Reisterrassen auf den PhilippinenNew York (epo.de). – Rund 600.000 genetische Muster von Nahrungs- und Futterpflanzen aus internationalen Agrarforschungszentren stehen Bauern, Pflanzenzüchtern und Wissenschaftlern künftig kostenlos zur Verfügung. Dies regele jetzt ein internationaler Vertrag unter der Aufsicht der Welternährungsorganisation FAO, teilten die Vereinten Nationen in New York mit.

Das internationale Abkommen, das den offenen Zugang zu den pflanzengenetischen Ressourcen vorsieht, ist nach Angaben der Vereinten Nationen auch deshalb wichtig, weil die landwirtschaftliche Artenvielfalt immer mehr schwindet.
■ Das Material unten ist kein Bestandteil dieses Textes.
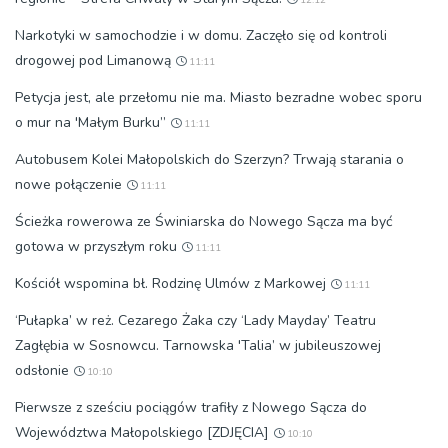
Narkotyki w samochodzie i w domu. Zaczęło się od kontroli
drogowej pod Limanową
11:11
Petycja jest, ale przełomu nie ma. Miasto bezradne wobec sporu
o mur na 'Małym Burku”
11:11
Autobusem Kolei Małopolskich do Szerzyn? Trwają starania o
nowe połączenie
11:11
Ścieżka rowerowa ze Świniarska do Nowego Sącza ma być
gotowa w przyszłym roku
11:11
Kościół wspomina bł. Rodzinę Ulmów z Markowej
11:11
‘Pułapka’ w reż. Cezarego Żaka czy ‘Lady Mayday’ Teatru
Zagłębia w Sosnowcu. Tarnowska 'Talia’ w jubileuszowej
odsłonie
10:10
Pierwsze z sześciu pociągów trafiły z Nowego Sącza do
Województwa Małopolskiego [ZDJĘCIA]
10:10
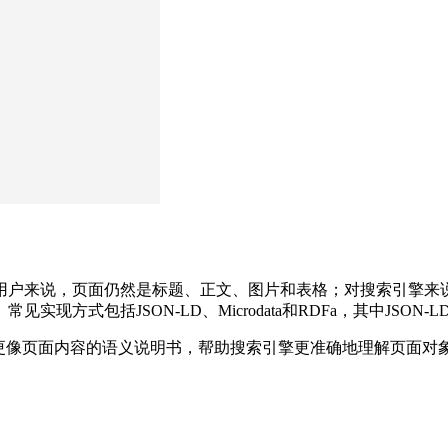
用户来说，页面仍然是标题、正文、图片和表格；对搜索引擎来
方式包括JSON-LD、Microdata和RDFa，其中JSON-
它更像页面内容的语义说明书，帮助搜索引擎更准确地理解页面对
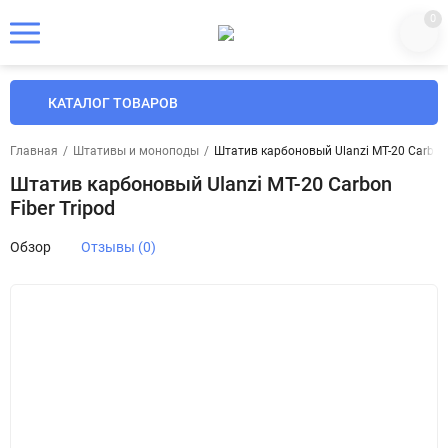
0
КАТАЛОГ ТОВАРОВ
Главная
/
Штативы и моноподы
/
Штатив карбоновый Ulanzi MT-20 Carbon 
Штатив карбоновый Ulanzi MT-20 Carbon
Fiber Tripod
Обзор
Отзывы (0)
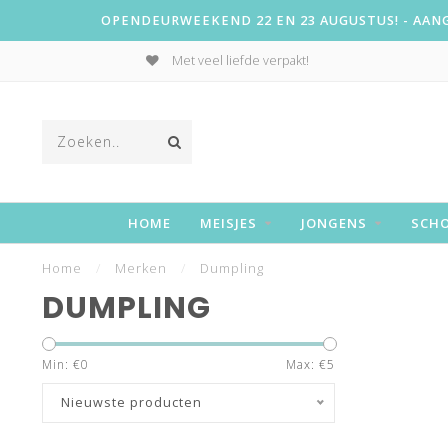
OPENDEURWEEKEND 22 EN 23 AUGUSTUS! - AANGE
Met veel liefde verpakt!
HOME
MEISJES
JONGENS
SCH
Home
/
Merken
/
Dumpling
DUMPLING
Min: €
0
Max: €
5
Nieuwste producten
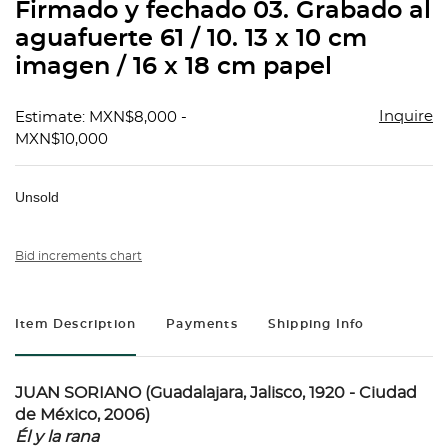
Firmado y fechado 03. Grabado al
aguafuerte 61 / 10. 13 x 10 cm
imagen / 16 x 18 cm papel
Inquire
Estimate: MXN$8,000 -
MXN$10,000
Unsold
Bid increments chart
Item Description
Payments
Shipping Info
JUAN SORIANO (Guadalajara, Jalisco, 1920 - Ciudad
de México, 2006)
Él y la rana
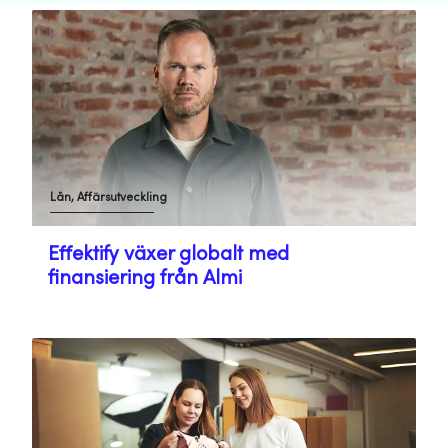
Lån, Affärsutveckling
Effektify växer globalt med
finansiering från Almi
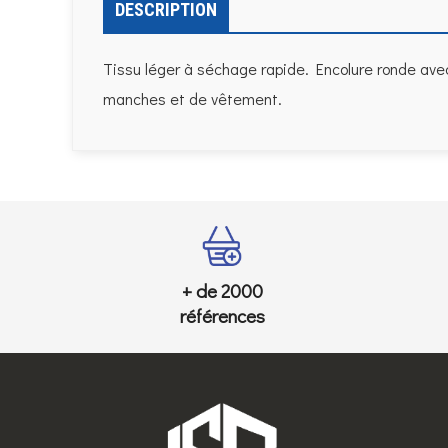
DESCRIPTION
Tissu léger à séchage rapide. Encolure ronde avec
manches et de vêtement.
+ de 2000
références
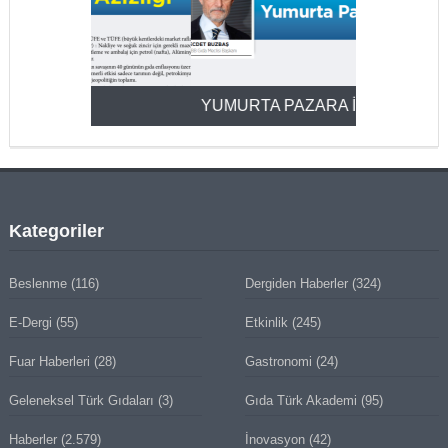
YUMURTA PAZARA İNİNCE
2025’ten 2
Kategoriler
Beslenme
(116)
Dergiden Haberler
(324)
E-Dergi
(55)
Etkinlik
(245)
Fuar Haberleri
(28)
Gastronomi
(24)
Geleneksel Türk Gıdaları
(3)
Gıda Türk Akademi
(95)
Haberler
(2.579)
İnovasyon
(42)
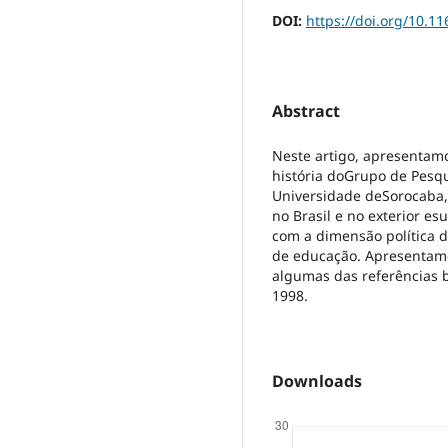
DOI:
https://doi.org/10.1
Abstract
Neste artigo, apresentam
história doGrupo de Pesqu
Universidade deSorocaba,
no Brasil e no exterior es
com a dimensão política 
de educação. Apresentam
algumas das referências b
1998.
Downloads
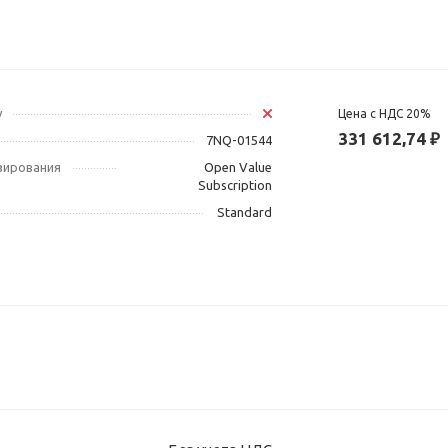
у
Цена с НДС 20%
331 612,74 ₽
7NQ-01544
зирования
Open Value
Subscription
Standard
Heute sei die Menschheit aufgrund der industrialisierten Landwirtschaft, wegen Umweltveränderungen und einer zunehmenden Bevölkerungsdichte bei der Kalorienversorgung über Pflanzen zu 60 Prozent von nur vier Nahrungspflanzen – Reis, Weizen, Mais und Kartoffeln – abhängig, warnte die UNO. 

FAO-Generaldirektor Jacques Diouf sagte, der internationale Vertrag erlaube Bauern, Pflanzenzüchtern und Forschern, auf die Genressourcen zuzugreifen, um mit Entwicklungen wie dem Klimawandel, dem steigenden Nahrungsbedarf einer wachsenden Weltbevölkerung, Planzenkrankheiten und -seuchen fertig zu werden. Das Abkommen wurde zwischen den Internationalen Agrarforschungszentren und der Verwaltungsbehörde des Internationalen Vertrages über pflanzengenetische Ressourcen für Ernährung und Landwirtschaft geschlossen, der im Juni 2004 unter der Ägide der FAO in Kraft getreten war.